Global Stock indices had a mixed day yesterday as a combination of poor data and some confusion over progress on trade negotiations between Chian and the US hit market sentiment. The US markets all finished the session in the negative after Durable goods data came out much worse than expected and worries that US tariffs on Chinese imports will be implemented on March 1 rose. Treasuries fell with the US 10 year up to around 2.69% and the dollar gained ground against all the majors with the exception of the yen, the Dxy now sitting at 96.60. On the Commodities front, Gold took a big hit, dropping from 1.5% on the day from 1340 to around 1323 and Oil retreated from recent highs with WTI now trading just south of $57/b and Brent back under $67/b.
The Aussie took another hit late in the Asian session yesterday as news filtered through that the Chinese port of Dalian has banned imports of Australian Coal, this coming on the back of reports earlier in the week that customs delays in China had more than doubled for Australian Coal. We’d seen strong employment data earlier in the day but this news, plus Westpac predicting two rate cuts this year has superseded the impact of the data print. Political tensions have been escalating between the two countries and some investors are seeing this as a retaliatory measure from China after Canberra banned high profile Chinese telecommunications giant Huawei from Australian 5G networks. The Aussie is back trading under 0.7100 this morning and any further negative news on this front or indeed with regard to global growth concerns could see ‘the battler’ tumble significantly through the crucial 70 cent level.

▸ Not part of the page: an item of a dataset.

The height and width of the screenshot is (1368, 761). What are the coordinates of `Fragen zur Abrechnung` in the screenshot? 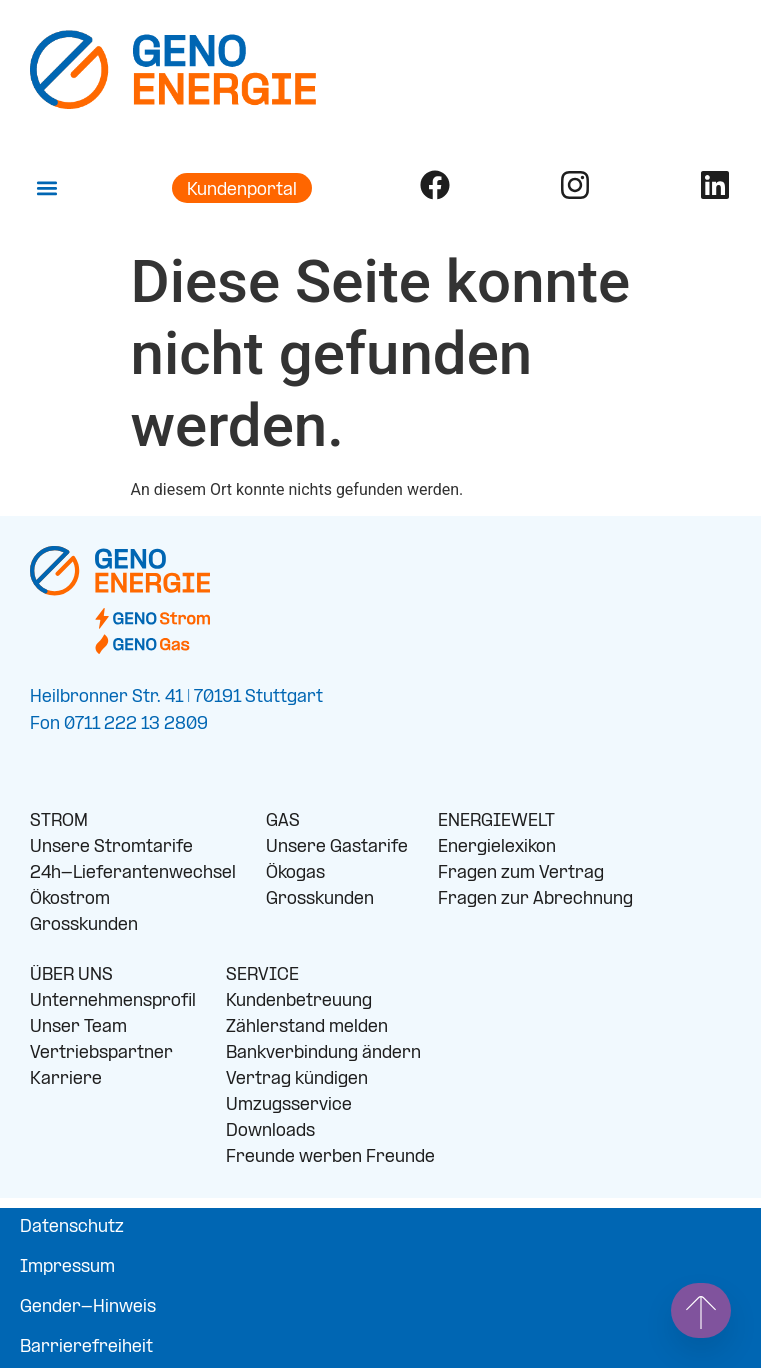 It's located at (535, 899).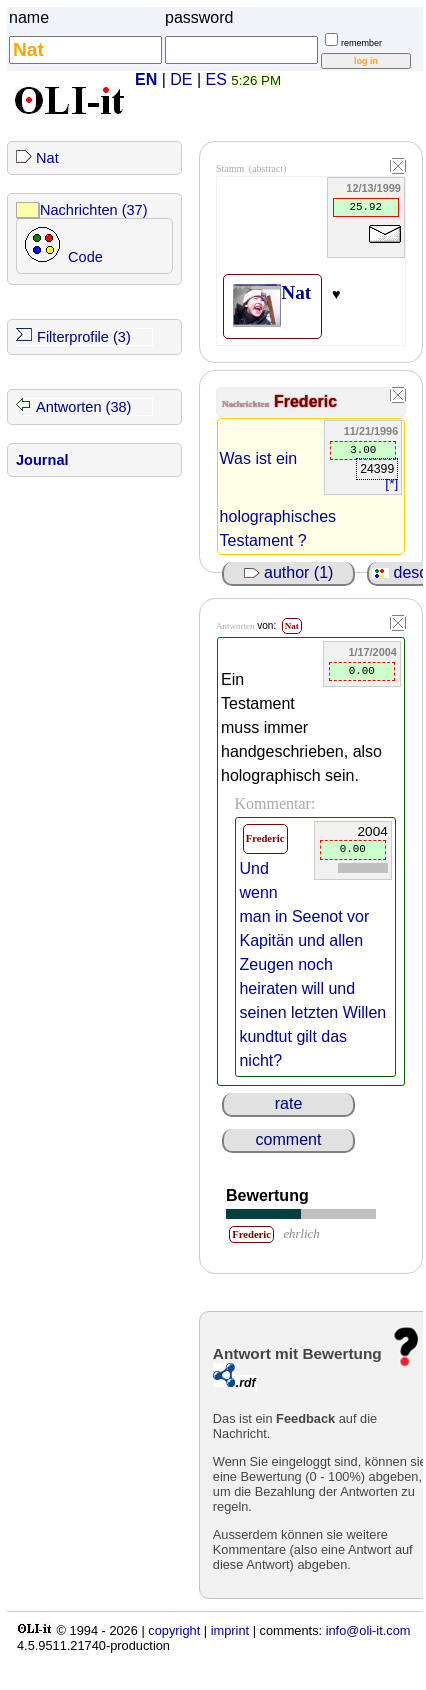 This screenshot has height=1690, width=426. Describe the element at coordinates (289, 1139) in the screenshot. I see `comment` at that location.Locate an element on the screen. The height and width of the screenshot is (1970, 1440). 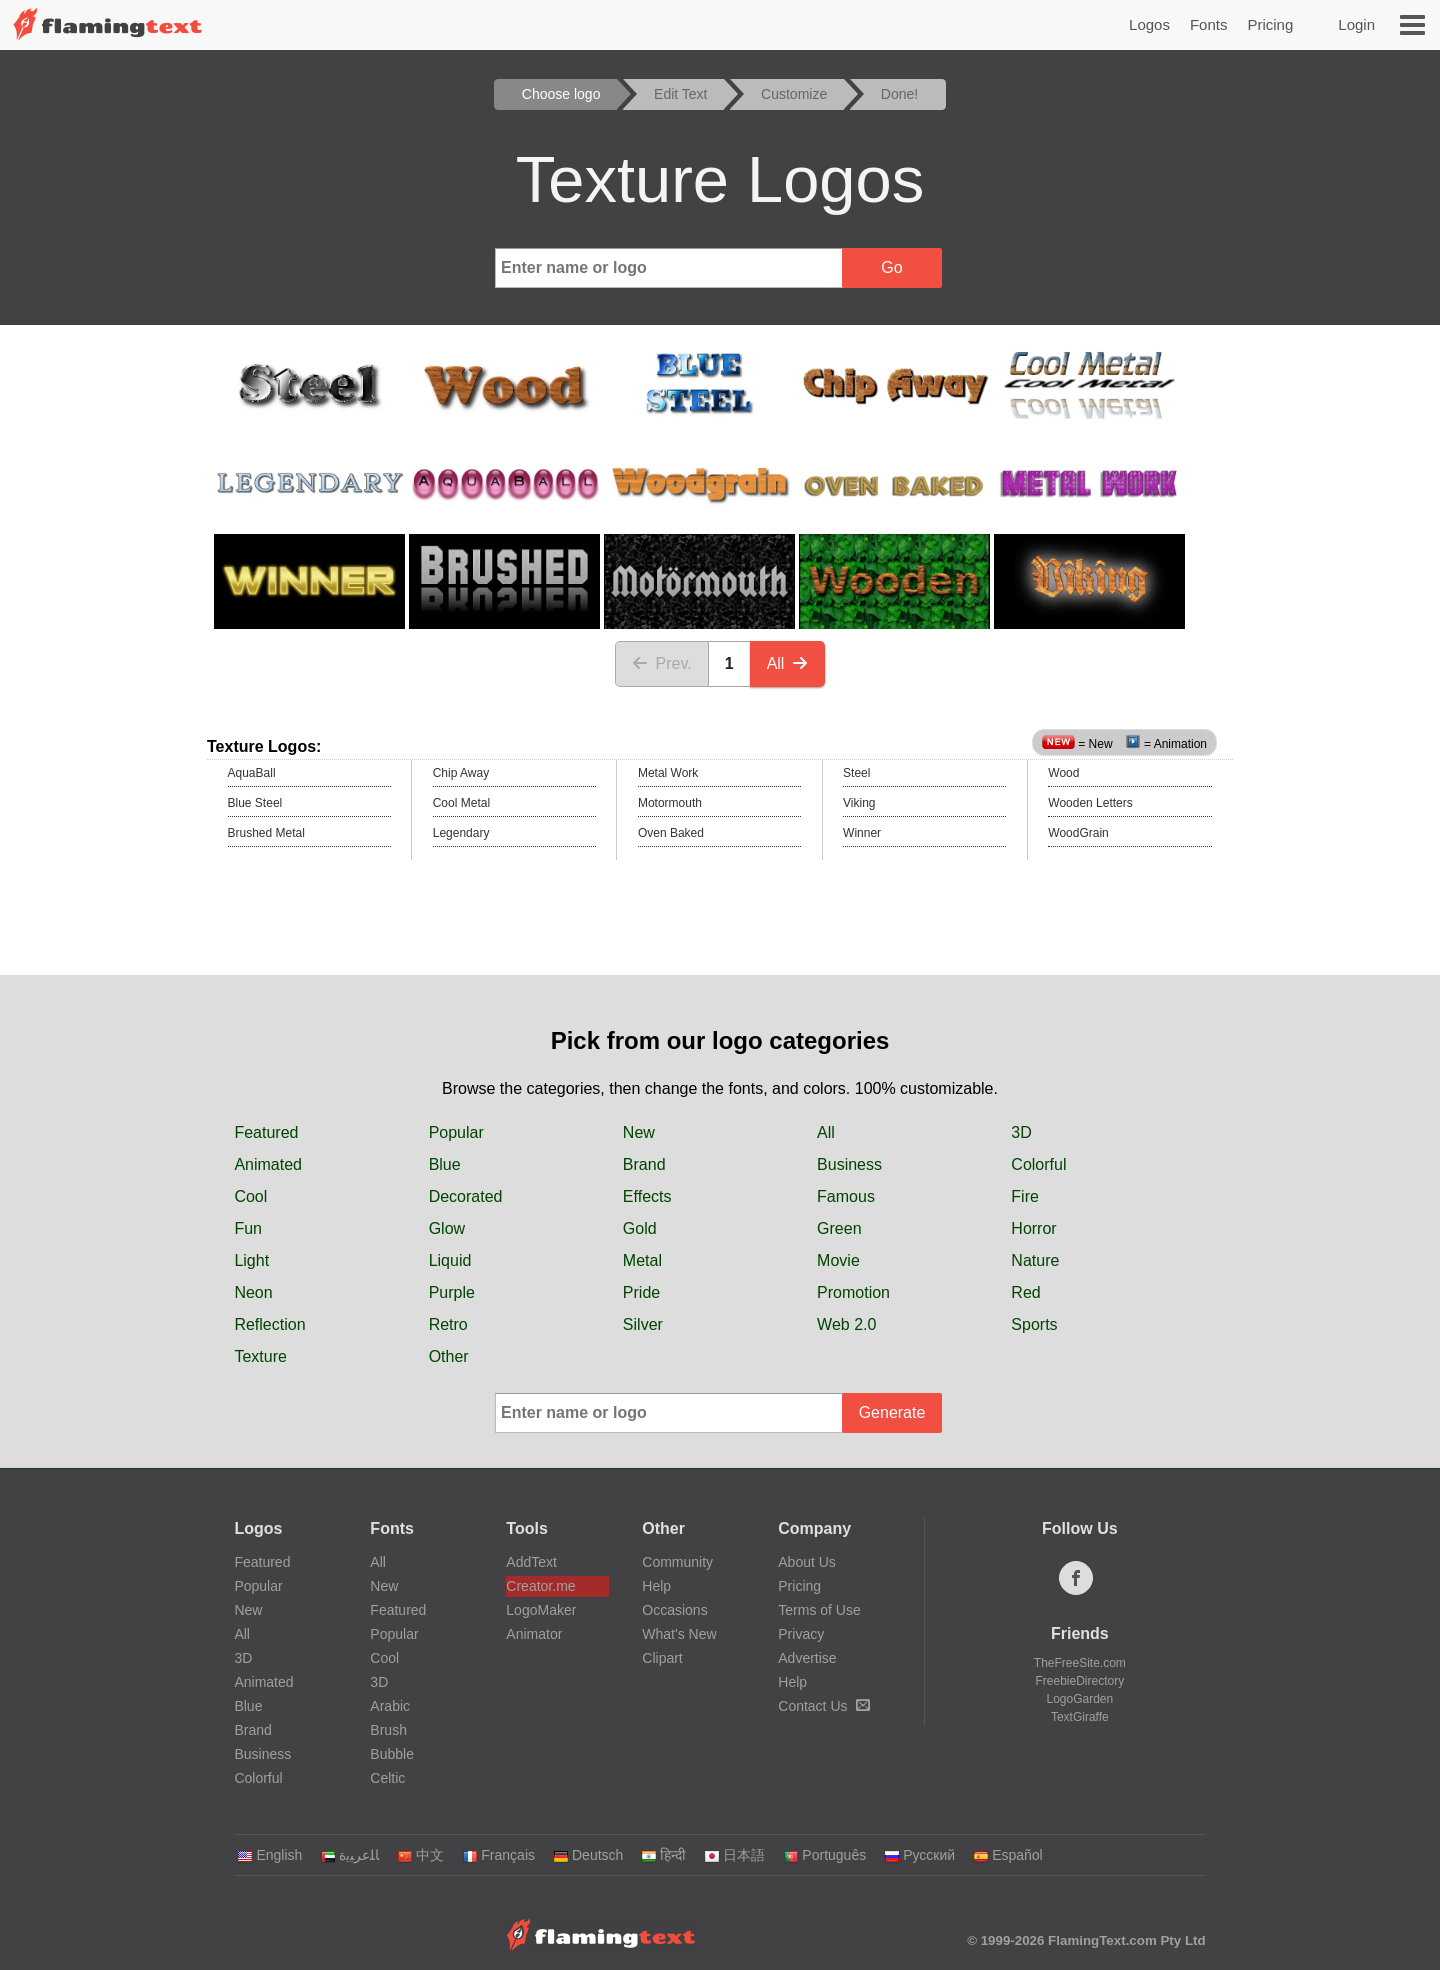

Looking ahead to today’s trading sessions and it’s a quiet day in terms of data releases in the Asian session. The German IFO number will be a big focus in the London session and focus will move to Canada on the US open with the release of the latest Retail Sales data. The main focus of the trading day will come later in the US session as a whole raft of central bankers are set to speak, notable ECB President Mario Draghi and several members of the FOMC including Vice Chair Richard Clarida.